Extracted entries section start

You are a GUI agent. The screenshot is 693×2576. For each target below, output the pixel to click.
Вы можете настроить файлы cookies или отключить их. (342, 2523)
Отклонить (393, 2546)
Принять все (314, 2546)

Extracted entries section end
Extracted entries section start

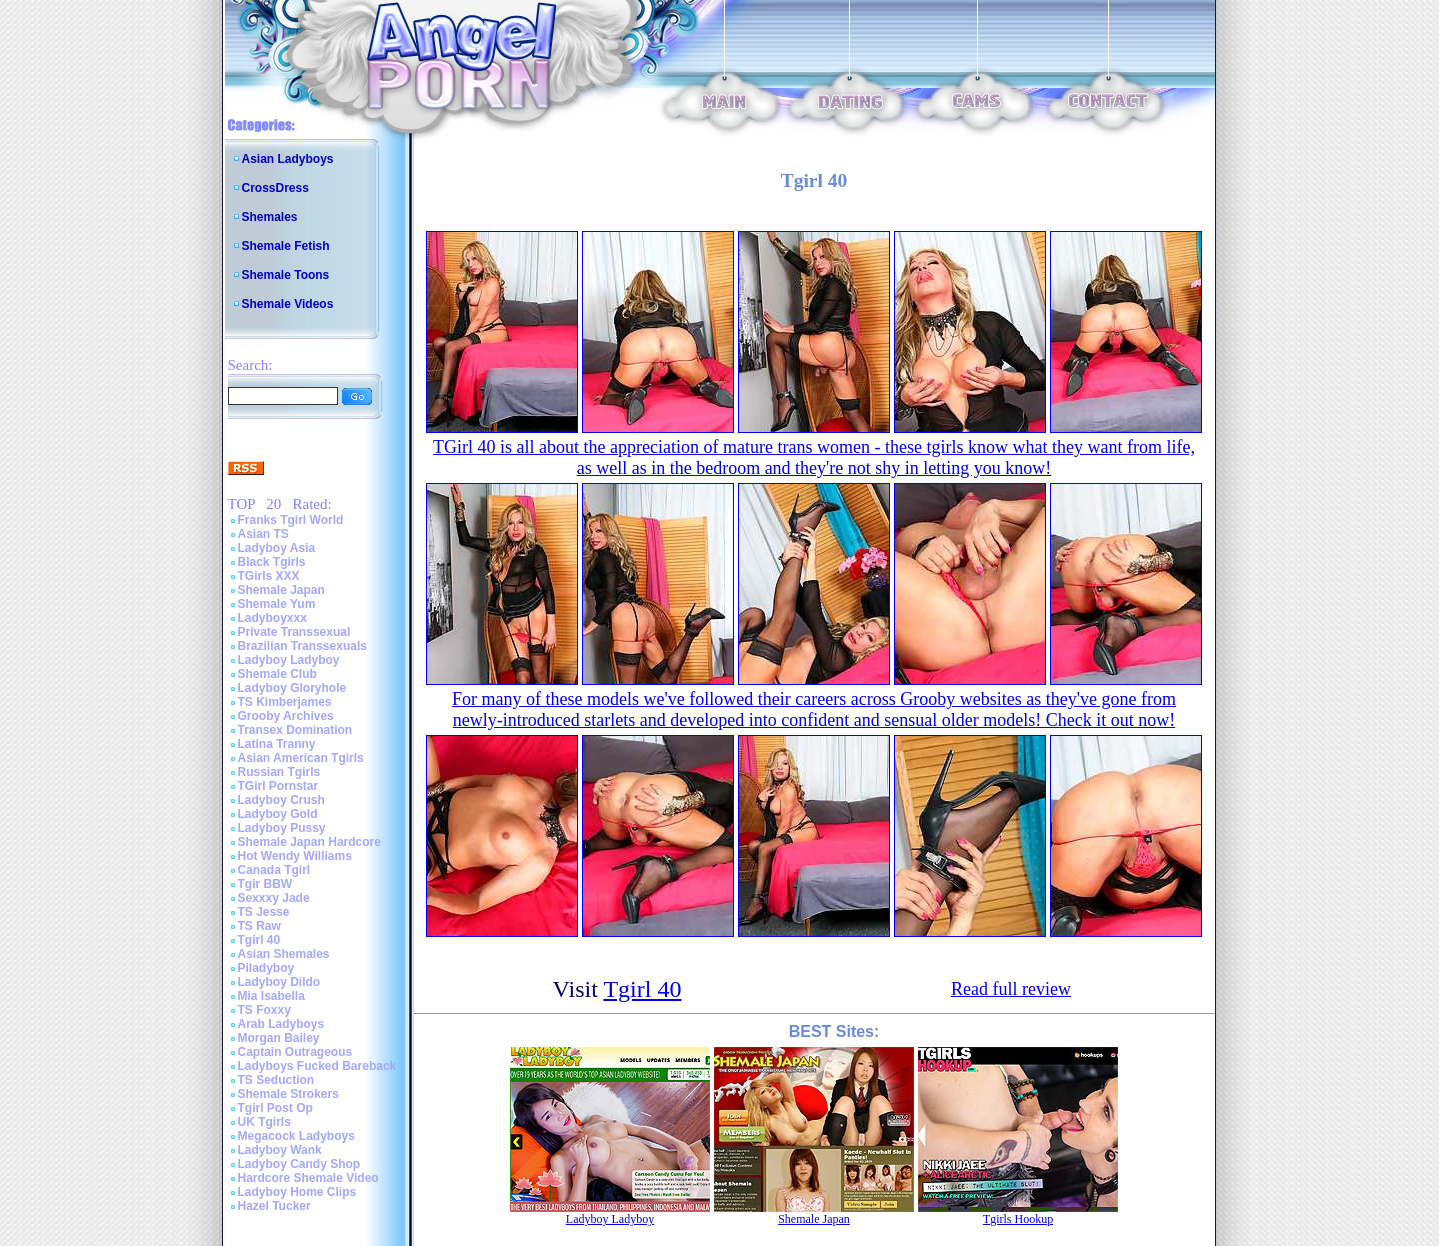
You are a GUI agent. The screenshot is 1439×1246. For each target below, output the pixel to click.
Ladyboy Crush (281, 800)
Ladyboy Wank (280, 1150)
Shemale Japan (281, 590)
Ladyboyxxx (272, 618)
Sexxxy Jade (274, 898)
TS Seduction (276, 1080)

Extracted entries section end

What you are asked to do
Count each line of the material that includes the string "click", then give only the total.

Answer box
2